EXTRACTED MATERIAL below:

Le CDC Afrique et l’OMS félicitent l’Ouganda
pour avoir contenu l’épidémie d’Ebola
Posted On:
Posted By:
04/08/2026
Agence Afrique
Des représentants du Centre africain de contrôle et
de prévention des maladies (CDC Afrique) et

End of EXTRACTED MATERIAL.

- PROBLEM TO WORK ON:
Go through the entries and repeat each one exactly.

- TASK ANSWER:
Le CDC Afrique et l’OMS félicitent l’Ouganda
pour avoir contenu l’épidémie d’Ebola
Posted On:
Posted By:
04/08/2026
Agence Afrique
Des représentants du Centre africain de contrôle et
de prévention des maladies (CDC Afrique) et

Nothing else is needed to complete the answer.